(Records for the exercise)
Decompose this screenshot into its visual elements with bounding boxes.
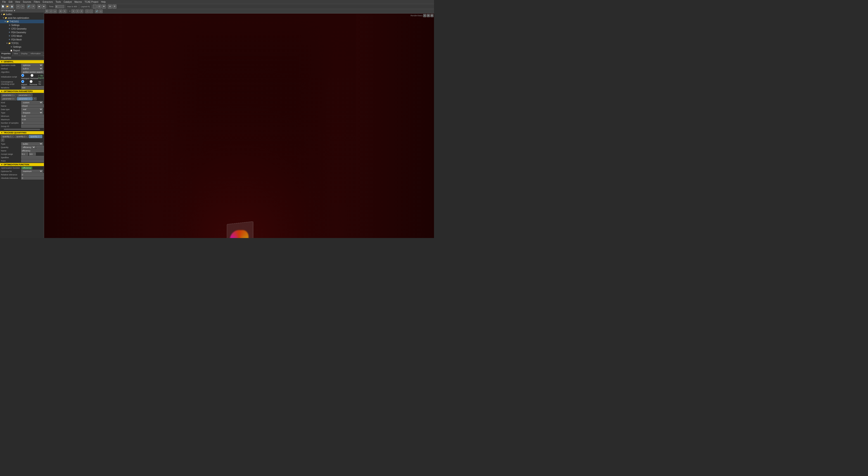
algorithm-select[interactable]: golden section search bbox=[21, 70, 44, 73]
param-tab-4[interactable]: parameter 4 × bbox=[17, 97, 33, 100]
qty-tab-1-close[interactable]: × bbox=[12, 136, 13, 138]
vt-select-btn[interactable]: ↗ bbox=[49, 9, 53, 13]
maximum-input[interactable] bbox=[21, 118, 44, 121]
type-select[interactable]: linspace bbox=[21, 111, 43, 114]
conv-remove-radio[interactable] bbox=[30, 80, 33, 83]
accept-min-input[interactable] bbox=[21, 152, 28, 156]
vp-close-btn[interactable]: ✕ bbox=[423, 14, 426, 17]
extract-btn[interactable]: ⊞ bbox=[108, 4, 112, 9]
new-btn[interactable]: 📄 bbox=[1, 4, 5, 9]
menu-filters[interactable]: Filters bbox=[33, 1, 41, 3]
menu-tcae[interactable]: TCAE Project bbox=[83, 1, 100, 3]
spedline-input[interactable] bbox=[21, 156, 44, 159]
vt-cam-link[interactable]: 🔗 bbox=[95, 9, 99, 13]
settings-btn[interactable]: ⚙ bbox=[113, 4, 117, 9]
tab-properties[interactable]: Properties bbox=[0, 52, 12, 56]
qty-name-input[interactable] bbox=[21, 149, 44, 152]
opt-func-header[interactable]: ▼ OPTIMIZATION FUNCTION bbox=[0, 163, 44, 166]
vt-z-axis[interactable]: Z bbox=[80, 9, 83, 13]
menu-file[interactable]: File bbox=[1, 1, 7, 3]
rel-tol-input[interactable] bbox=[21, 173, 44, 176]
connect-btn[interactable]: 🔗 bbox=[27, 4, 31, 9]
name-input[interactable] bbox=[21, 104, 44, 107]
save-btn[interactable]: 💾 bbox=[10, 4, 14, 9]
tab-view[interactable]: View bbox=[12, 52, 20, 56]
vt-y-axis[interactable]: Y bbox=[75, 9, 79, 13]
undo-btn[interactable]: ↩ bbox=[16, 4, 20, 9]
time-input[interactable] bbox=[55, 5, 64, 8]
tab-display[interactable]: Display bbox=[20, 52, 29, 56]
accept-max-input[interactable] bbox=[29, 152, 36, 156]
reimport-radio[interactable] bbox=[21, 74, 24, 77]
conv-import-radio[interactable] bbox=[21, 80, 24, 83]
menu-macros[interactable]: Macros bbox=[73, 1, 83, 3]
menu-tools[interactable]: Tools bbox=[54, 1, 62, 3]
remove-radio[interactable] bbox=[31, 74, 33, 77]
vt-eye-btn[interactable]: 👁 bbox=[45, 9, 49, 13]
menu-catalyst[interactable]: Catalyst bbox=[62, 1, 73, 3]
vt-box-btn[interactable]: ▭ bbox=[53, 9, 57, 13]
param-tab-3[interactable]: parameter 3 × bbox=[1, 97, 17, 100]
tracked-qty-header[interactable]: ▼ TRACKED QUANTITIES bbox=[0, 131, 44, 134]
tree-item-settings1[interactable]: ⚙ Settings bbox=[0, 23, 44, 27]
redo-btn[interactable]: ↪ bbox=[21, 4, 25, 9]
play-btn[interactable]: ▶ bbox=[37, 4, 41, 9]
vt-minus-btn[interactable]: − bbox=[89, 9, 93, 13]
qty-tab-3[interactable]: quantity 3 × bbox=[29, 135, 42, 138]
opt-params-header[interactable]: ▼ OPTIMIZATION PARAMETERS bbox=[0, 90, 44, 93]
menu-help[interactable]: Help bbox=[100, 1, 107, 3]
cam-btn[interactable]: 🎥 bbox=[93, 4, 97, 9]
stop-btn[interactable]: ■ bbox=[42, 4, 46, 9]
open-btn[interactable]: 📂 bbox=[5, 4, 9, 9]
qty-tab-add[interactable]: + bbox=[1, 139, 4, 142]
qty-tab-2[interactable]: quantity 2 × bbox=[15, 135, 29, 138]
disconnect-btn[interactable]: ✕ bbox=[31, 4, 35, 9]
tab-information[interactable]: Information bbox=[29, 52, 42, 56]
vt-rotate[interactable]: ↻ bbox=[63, 9, 66, 13]
qty-tab-1[interactable]: quantity 1 × bbox=[1, 135, 14, 138]
groupid-input[interactable] bbox=[21, 125, 44, 128]
menu-view[interactable]: View bbox=[14, 1, 22, 3]
general-section-header[interactable]: ▼ GENERAL bbox=[0, 60, 44, 63]
viewport[interactable]: Z X Y RenderView1 ✕ ⊟ ⊞ bbox=[44, 13, 434, 238]
kind-select[interactable]: custom bbox=[21, 101, 43, 104]
vt-reset-cam[interactable]: ⊡ bbox=[59, 9, 62, 13]
point-input[interactable] bbox=[21, 159, 44, 162]
op-mode-select[interactable]: optimize bbox=[21, 64, 43, 67]
param-tab-3-close[interactable]: × bbox=[14, 98, 15, 100]
tree-item-builtin[interactable]: ▼ 📁 builtin: bbox=[0, 12, 44, 16]
tree-item-settings2[interactable]: ⚙ Settings bbox=[0, 45, 44, 48]
tree-item-tcfd1[interactable]: ▼ 📁 TCFD1 bbox=[0, 41, 44, 45]
qty-tab-3-close[interactable]: × bbox=[39, 136, 41, 138]
tree-item-cfd-mesh[interactable]: 👁 CFD Mesh bbox=[0, 34, 44, 38]
param-tab-4-close[interactable]: × bbox=[30, 98, 31, 100]
tree-item-fea-geo[interactable]: 👁 FEA Geometry bbox=[0, 31, 44, 34]
tree-item-report1[interactable]: 📋 Report bbox=[0, 48, 44, 52]
tree-item-axial[interactable]: ▼ 📁 axial-fan-optimization bbox=[0, 16, 44, 20]
menu-extractors[interactable]: Extractors bbox=[41, 1, 54, 3]
vp-split-v-btn[interactable]: ⊞ bbox=[430, 14, 434, 17]
param-tab-1-close[interactable]: × bbox=[14, 94, 15, 96]
quantity-extra[interactable] bbox=[36, 146, 44, 149]
tree-item-thesis[interactable]: ▼ 📁 THESIS1 bbox=[0, 20, 44, 23]
select-btn[interactable]: ✚ bbox=[102, 4, 106, 9]
num-samples-input[interactable] bbox=[21, 122, 44, 124]
tree-item-fea-mesh[interactable]: 👁 FEA Mesh bbox=[0, 38, 44, 41]
iterations-input[interactable] bbox=[21, 86, 44, 89]
tab-multiblock[interactable]: Multi-block Inspector bbox=[42, 52, 44, 56]
minimum-input[interactable] bbox=[21, 114, 44, 117]
quantity-select[interactable]: efficiency bbox=[21, 146, 36, 149]
slider-track[interactable] bbox=[4, 129, 40, 130]
datatype-select[interactable]: real bbox=[21, 108, 43, 111]
param-tab-2[interactable]: parameter 2 × bbox=[17, 94, 33, 97]
method-select[interactable]: built-in bbox=[21, 67, 43, 70]
vt-plus-btn[interactable]: + bbox=[85, 9, 89, 13]
optimize-for-select[interactable]: maximum bbox=[21, 170, 43, 173]
menu-sources[interactable]: Sources bbox=[22, 1, 33, 3]
qty-tab-2-close[interactable]: × bbox=[26, 136, 27, 138]
param-tab-1[interactable]: parameter 1 × bbox=[1, 94, 17, 97]
tree-item-cfd-geo[interactable]: 👁 CFD Geometry bbox=[0, 27, 44, 31]
reset-btn[interactable]: ⊡ bbox=[97, 4, 101, 9]
param-tab-2-close[interactable]: × bbox=[30, 94, 31, 96]
menu-edit[interactable]: Edit bbox=[7, 1, 14, 3]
(End Records for the exercise)
Wherever the string "axis" occurs in the records, copy the line it is in.

Response below:
vt-z-axis[interactable]: Z bbox=[80, 9, 83, 13]
vt-y-axis[interactable]: Y bbox=[75, 9, 79, 13]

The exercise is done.